**Work instructions:**
Copy out the entries word for word, leaving images aside.

(Saved entries)
=== Begin Enclosure ===
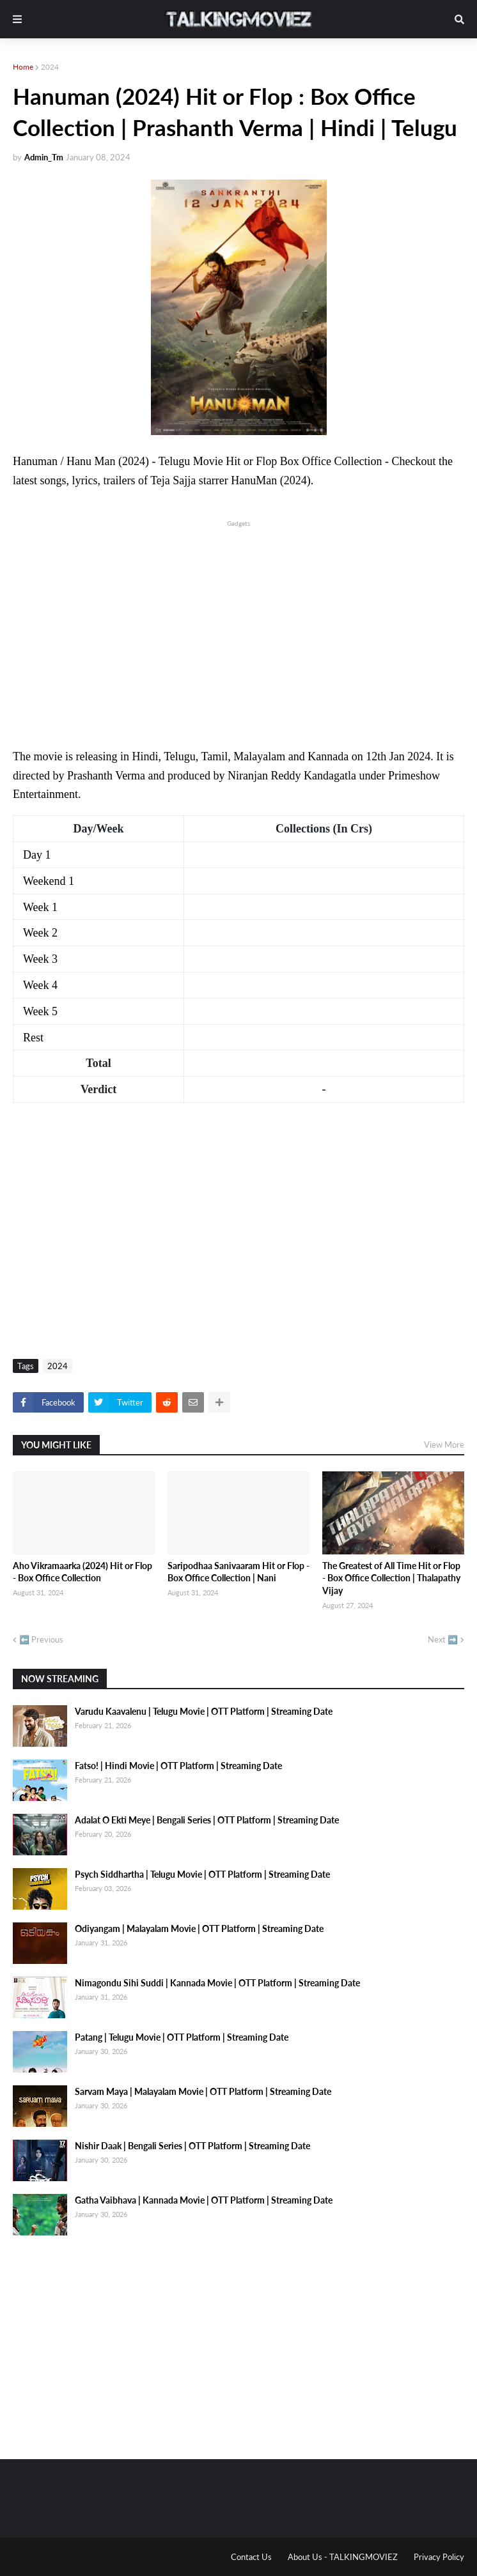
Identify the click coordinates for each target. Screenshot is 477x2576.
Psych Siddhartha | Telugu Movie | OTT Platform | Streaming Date (202, 1874)
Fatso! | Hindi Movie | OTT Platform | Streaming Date (178, 1765)
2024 (50, 67)
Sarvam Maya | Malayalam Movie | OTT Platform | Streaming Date (203, 2091)
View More (444, 1444)
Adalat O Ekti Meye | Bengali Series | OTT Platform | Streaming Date (207, 1819)
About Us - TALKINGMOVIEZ (343, 2557)
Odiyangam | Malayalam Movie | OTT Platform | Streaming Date (199, 1928)
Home (23, 67)
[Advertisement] (238, 619)
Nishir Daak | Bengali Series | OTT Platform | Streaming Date (192, 2145)
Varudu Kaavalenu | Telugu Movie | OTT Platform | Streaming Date (203, 1711)
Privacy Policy (439, 2557)
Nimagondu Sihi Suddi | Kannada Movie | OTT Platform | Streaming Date (217, 1982)
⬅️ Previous (41, 1639)
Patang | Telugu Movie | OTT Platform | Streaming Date (181, 2037)
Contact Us (251, 2557)
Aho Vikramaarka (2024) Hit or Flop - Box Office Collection (82, 1572)
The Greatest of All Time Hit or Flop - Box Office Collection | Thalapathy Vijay (391, 1578)
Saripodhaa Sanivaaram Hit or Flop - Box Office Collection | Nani (238, 1572)
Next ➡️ (443, 1639)
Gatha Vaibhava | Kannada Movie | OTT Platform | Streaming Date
=== End Enclosure ===
**Result of this exercise:**
Identify the click coordinates for each target. Screenshot is 477x2576.
Psych Siddhartha | Telugu Movie | OTT Platform | Streaming Date (202, 1874)
Fatso! | Hindi Movie | OTT Platform | Streaming Date (178, 1765)
2024 (50, 67)
Sarvam Maya | Malayalam Movie | OTT Platform | Streaming Date (203, 2091)
View More (444, 1444)
Adalat O Ekti Meye | Bengali Series | OTT Platform | Streaming Date (207, 1819)
About Us - TALKINGMOVIEZ (343, 2557)
Odiyangam | Malayalam Movie | OTT Platform | Streaming Date (199, 1928)
Home (23, 67)
[Advertisement] (238, 619)
Nishir Daak | Bengali Series | OTT Platform | Streaming Date (192, 2145)
Varudu Kaavalenu | Telugu Movie | OTT Platform | Streaming Date (203, 1711)
Privacy Policy (439, 2557)
Nimagondu Sihi Suddi | Kannada Movie | OTT Platform | Streaming Date (217, 1982)
⬅️ Previous (41, 1639)
Patang | Telugu Movie | OTT Platform | Streaming Date (181, 2037)
Contact Us (251, 2557)
Aho Vikramaarka (2024) Hit or Flop - Box Office Collection (82, 1572)
The Greatest of All Time Hit or Flop - Box Office Collection | Thalapathy Vijay (391, 1578)
Saripodhaa Sanivaaram Hit or Flop - Box Office Collection | Nani (238, 1572)
Next ➡️ (443, 1639)
Gatha Vaibhava | Kannada Movie | OTT Platform | Streaming Date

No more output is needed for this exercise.